Authentic over cool. Thanks, Rachel Held-Evans.

Rachel Held-Evans died tragically today after experiencing bad reactions to medications for the flu. She was 37 with two young children and husband. She was a Christian writer who explored her questions about faith that most of us have thought but have never asked out loud. She challenged conservative evangelicalism and the patriarchy that dominates much of its theology. She did so with wit, love and courage. Many of those she challenged have expressed a deep respect for her candor and for her character in attacking ideas and not people. She made them better.

When I first read her blog on why the church was losing the millennial generation, I was fatigued of reading of such articles. (Congregations and friends can grow fond of passing to pastors articles about why the church is losing members. It gets depressing!) But her words stuck as she articulated what I found myself wanting in a church. She argued that millennials are looking for a church that values authenticity over being cool. I mentioned this to a friend, who told me I should be in good shape.

At times in my ministry, I confess I have slipped over into putting more value on the cool than the authentic. Forgive me! But people like Rachel draw me back to what I love about faith and about Jesus!

I hope for an authentic faith that allows for questions and helps wandering people find their way back to an authentic Jesus. It’s the Jesus my home church taught me. It’s a Jesus who showed us how to love without pretension and how to speak out while maintaining humility. It’s a Jesus that can lead people to change their mind and to include and embrace the LGBTQ community.

As one who is new to blogging, I draw inspiration from her courageous witness to say publicly what others have thought for a long time. She gave space and affirmation to others in going first. For this post, I leave with you an excerpt from her article on why millennials are leaving the church. It’s one of her first and it still rings true today.

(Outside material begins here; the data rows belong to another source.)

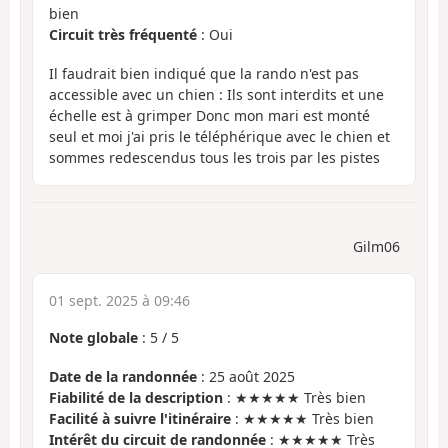
bien
Circuit très fréquenté
: Oui
Il faudrait bien indiqué que la rando n'est pas
accessible avec un chien : Ils sont interdits et une
échelle est à grimper Donc mon mari est monté
seul et moi j'ai pris le téléphérique avec le chien et
sommes redescendus tous les trois par les pistes
Gilm06
01 sept. 2025 à 09:46
Note globale
:
5
/
5
Date de la randonnée
: 25 août 2025
Fiabilité de la description
: ★★★★★ Très bien
Facilité à suivre l'itinéraire
: ★★★★★ Très bien
Intérêt du circuit de randonnée
: ★★★★★ Très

Time and again, the assumption among Christian leaders, and evangelical leaders in particular, is that the key to drawing twenty-somethings back to church is simply to make a few style updates edgier music, more casual services, a coffee shop in the fellowship hall, a pastor who wears skinny jeans, an updated Web site that includes online giving.

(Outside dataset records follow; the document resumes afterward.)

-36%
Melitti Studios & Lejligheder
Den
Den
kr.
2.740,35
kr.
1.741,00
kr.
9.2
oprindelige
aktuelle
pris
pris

But here’s the thing: Having been advertised to our whole lives, we millennials have highly sensitive BS meters, and we’re not easily impressed with consumerism or performances.

In fact, I would argue that church-as-performance is just one more thing driving us away from the church, and evangelicalism in particular.

Many of us, myself included, are finding ourselves increasingly drawn to high church traditions Catholicism, Eastern Orthodoxy, the Episcopal Church, etc. precisely because the ancient forms of liturgy seem so unpretentious, so unconcerned with being “cool,” and we find that refreshingly authentic.

What millennials really want from the church is not a change in style but a change in substance.

We want an end to the culture wars. We want a truce between science and faith. We want to be known for what we stand for, not what we are against.

We want to ask questions that don’t have predetermined answers.

We want churches that emphasize an allegiance to the kingdom of God over an allegiance to a single political party or a single nation.

We want our LGBT friends to feel truly welcome in our faith communities.

We want to be challenged to live lives of holiness, not only when it comes to sex, but also when it comes to living simply, caring for the poor and oppressed, pursuing reconciliation, engaging in creation care and becoming peacemakers.

You can’t hand us a latte and then go about business as usual and expect us to stick around. We’re not leaving the church because we don’t find the cool factor there; we’re leaving the church because we don’t find Jesus there.

Like every generation before ours and every generation after, deep down, we long for Jesus.

RHE, may your witness give rise to new voices! May those voices help others find their deepest, authentic longing for Jesus! Rise in glory.

 

 

One thought on “Authentic over cool. Thanks, Rachel Held-Evans.

  1. Beautifully written and such a tragedy that we lost her so soon. “We want to be known for what we stand for, not what we are against.” A wonderful insight into the millennial generation.